PROBLEM TO WORK ON:
Write out every record below exactly as it stands, leaving the pictures out.

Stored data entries
###

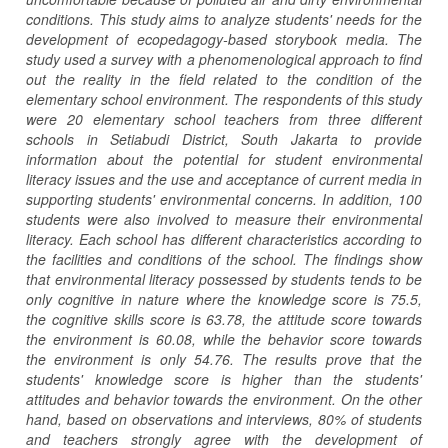
conditions. This study aims to analyze students' needs for the
development of ecopedagogy-based storybook media. The
study used a survey with a phenomenological approach to find
out the reality in the field related to the condition of the
elementary school environment. The respondents of this study
were 20 elementary school teachers from three different
schools in Setiabudi District, South Jakarta to provide
information about the potential for student environmental
literacy issues and the use and acceptance of current media in
supporting students' environmental concerns. In addition, 100
students were also involved to measure their environmental
literacy. Each school has different characteristics according to
the facilities and conditions of the school. The findings show
that environmental literacy possessed by students tends to be
only cognitive in nature where the knowledge score is 75.5,
the cognitive skills score is 63.78, the attitude score towards
the environment is 60.08, while the behavior score towards
the environment is only 54.76. The results prove that the
students' knowledge score is higher than the students'
attitudes and behavior towards the environment. On the other
hand, based on observations and interviews, 80% of students
and teachers strongly agree with the development of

###

ANSWER:
conditions. This study aims to analyze students' needs for the
development of ecopedagogy-based storybook media. The
study used a survey with a phenomenological approach to find
out the reality in the field related to the condition of the
elementary school environment. The respondents of this study
were 20 elementary school teachers from three different
schools in Setiabudi District, South Jakarta to provide
information about the potential for student environmental
literacy issues and the use and acceptance of current media in
supporting students' environmental concerns. In addition, 100
students were also involved to measure their environmental
literacy. Each school has different characteristics according to
the facilities and conditions of the school. The findings show
that environmental literacy possessed by students tends to be
only cognitive in nature where the knowledge score is 75.5,
the cognitive skills score is 63.78, the attitude score towards
the environment is 60.08, while the behavior score towards
the environment is only 54.76. The results prove that the
students' knowledge score is higher than the students'
attitudes and behavior towards the environment. On the other
hand, based on observations and interviews, 80% of students
and teachers strongly agree with the development of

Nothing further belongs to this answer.